* _RECORDS SHOWN_:
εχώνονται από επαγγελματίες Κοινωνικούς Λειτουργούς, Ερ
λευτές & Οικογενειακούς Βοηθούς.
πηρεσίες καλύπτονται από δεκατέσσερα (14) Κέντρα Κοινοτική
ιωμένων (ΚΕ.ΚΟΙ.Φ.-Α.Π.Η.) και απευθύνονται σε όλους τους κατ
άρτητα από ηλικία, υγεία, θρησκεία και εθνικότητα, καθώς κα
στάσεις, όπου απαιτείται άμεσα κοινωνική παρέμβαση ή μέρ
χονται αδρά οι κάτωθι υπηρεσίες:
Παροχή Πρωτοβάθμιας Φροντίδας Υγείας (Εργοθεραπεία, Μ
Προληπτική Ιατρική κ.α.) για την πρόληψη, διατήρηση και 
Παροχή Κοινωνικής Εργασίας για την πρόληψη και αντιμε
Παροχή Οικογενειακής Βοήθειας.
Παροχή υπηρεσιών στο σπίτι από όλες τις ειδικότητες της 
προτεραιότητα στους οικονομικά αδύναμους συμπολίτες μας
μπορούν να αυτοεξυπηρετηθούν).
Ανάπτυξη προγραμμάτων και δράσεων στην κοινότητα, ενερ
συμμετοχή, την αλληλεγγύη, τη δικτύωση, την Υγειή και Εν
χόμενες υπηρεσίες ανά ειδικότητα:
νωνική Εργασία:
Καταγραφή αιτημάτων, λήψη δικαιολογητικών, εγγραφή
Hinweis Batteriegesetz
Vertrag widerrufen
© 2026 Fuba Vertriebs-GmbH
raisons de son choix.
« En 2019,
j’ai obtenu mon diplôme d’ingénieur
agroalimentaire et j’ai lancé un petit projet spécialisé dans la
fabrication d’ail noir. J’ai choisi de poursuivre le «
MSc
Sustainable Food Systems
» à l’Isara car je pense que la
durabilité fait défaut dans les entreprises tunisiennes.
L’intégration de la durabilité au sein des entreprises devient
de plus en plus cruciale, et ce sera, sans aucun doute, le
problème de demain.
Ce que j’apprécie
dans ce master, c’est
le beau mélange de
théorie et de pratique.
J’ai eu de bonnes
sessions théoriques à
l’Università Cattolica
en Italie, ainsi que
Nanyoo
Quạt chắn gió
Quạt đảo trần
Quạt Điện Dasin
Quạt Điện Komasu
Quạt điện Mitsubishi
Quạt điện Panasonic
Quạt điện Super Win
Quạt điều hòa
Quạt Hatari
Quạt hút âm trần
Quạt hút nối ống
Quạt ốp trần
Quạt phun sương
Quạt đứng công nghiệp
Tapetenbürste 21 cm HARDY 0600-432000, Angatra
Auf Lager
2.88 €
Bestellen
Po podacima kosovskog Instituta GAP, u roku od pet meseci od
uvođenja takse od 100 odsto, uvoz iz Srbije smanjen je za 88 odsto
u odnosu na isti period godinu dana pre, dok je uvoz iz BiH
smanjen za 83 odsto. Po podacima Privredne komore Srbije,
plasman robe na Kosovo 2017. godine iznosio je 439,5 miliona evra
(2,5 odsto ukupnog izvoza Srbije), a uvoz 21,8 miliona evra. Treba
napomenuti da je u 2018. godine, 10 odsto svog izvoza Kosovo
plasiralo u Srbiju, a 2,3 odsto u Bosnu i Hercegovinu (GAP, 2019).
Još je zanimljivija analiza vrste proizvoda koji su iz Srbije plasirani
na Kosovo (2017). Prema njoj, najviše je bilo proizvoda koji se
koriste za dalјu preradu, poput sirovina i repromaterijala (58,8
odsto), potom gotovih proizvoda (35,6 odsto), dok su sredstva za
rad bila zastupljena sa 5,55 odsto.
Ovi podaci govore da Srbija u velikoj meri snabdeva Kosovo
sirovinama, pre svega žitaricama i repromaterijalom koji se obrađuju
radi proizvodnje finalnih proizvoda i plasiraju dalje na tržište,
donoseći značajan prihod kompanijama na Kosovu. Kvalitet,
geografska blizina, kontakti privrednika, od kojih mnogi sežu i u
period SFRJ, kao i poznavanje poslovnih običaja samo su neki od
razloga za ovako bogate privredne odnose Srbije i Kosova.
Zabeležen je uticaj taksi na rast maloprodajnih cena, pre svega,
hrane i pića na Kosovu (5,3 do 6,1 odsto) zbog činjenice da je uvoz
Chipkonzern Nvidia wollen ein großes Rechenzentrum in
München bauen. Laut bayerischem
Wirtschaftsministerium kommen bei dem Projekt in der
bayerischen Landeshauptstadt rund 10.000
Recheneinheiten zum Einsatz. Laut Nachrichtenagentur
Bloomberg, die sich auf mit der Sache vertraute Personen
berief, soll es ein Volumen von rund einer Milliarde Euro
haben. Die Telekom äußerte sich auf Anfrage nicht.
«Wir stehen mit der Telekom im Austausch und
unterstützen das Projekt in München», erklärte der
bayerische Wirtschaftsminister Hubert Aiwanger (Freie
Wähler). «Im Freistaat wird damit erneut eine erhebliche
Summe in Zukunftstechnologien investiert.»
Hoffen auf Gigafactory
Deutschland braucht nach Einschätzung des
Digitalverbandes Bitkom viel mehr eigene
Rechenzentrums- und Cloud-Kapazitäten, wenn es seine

* _WORK REQUEST_: Starting at the line with "hrane i pića", restate each line through the end of the records, both ends included, and stop there.

* _TASK RESPONSE_:
hrane i pića na Kosovu (5,3 do 6,1 odsto) zbog činjenice da je uvoz
Chipkonzern Nvidia wollen ein großes Rechenzentrum in
München bauen. Laut bayerischem
Wirtschaftsministerium kommen bei dem Projekt in der
bayerischen Landeshauptstadt rund 10.000
Recheneinheiten zum Einsatz. Laut Nachrichtenagentur
Bloomberg, die sich auf mit der Sache vertraute Personen
berief, soll es ein Volumen von rund einer Milliarde Euro
haben. Die Telekom äußerte sich auf Anfrage nicht.
«Wir stehen mit der Telekom im Austausch und
unterstützen das Projekt in München», erklärte der
bayerische Wirtschaftsminister Hubert Aiwanger (Freie
Wähler). «Im Freistaat wird damit erneut eine erhebliche
Summe in Zukunftstechnologien investiert.»
Hoffen auf Gigafactory
Deutschland braucht nach Einschätzung des
Digitalverbandes Bitkom viel mehr eigene
Rechenzentrums- und Cloud-Kapazitäten, wenn es seine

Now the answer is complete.